[Data provided Boundary: Start]
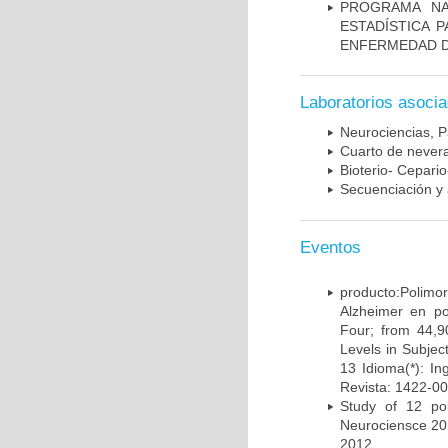
PROGRAMA NA
ESTADÍSTICA 
ENFERMEDAD D
Laboratorios asoci
Neurociencias, P
Cuarto de nevera
Bioterio- Cepario
Secuenciación y 
Eventos
producto:Poli
Alzheimer en po
Four; from 44,9
Levels in Subject
13 Idioma(*): In
Revista: 1422-00
Study of 12 pol
Neurociensce 20
2012.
[Data provided Boundary: End]
**Exercise description:**
Restate the data above word for word. Do not include the images.

**Solution to this problem:**
PROGRAMA NA
ESTADÍSTICA 
ENFERMEDAD D
Laboratorios asoci
Neurociencias, P
Cuarto de nevera
Bioterio- Cepario
Secuenciación y 
Eventos
producto:Poli
Alzheimer en po
Four; from 44,9
Levels in Subject
13 Idioma(*): In
Revista: 1422-00
Study of 12 pol
Neurociensce 20
2012.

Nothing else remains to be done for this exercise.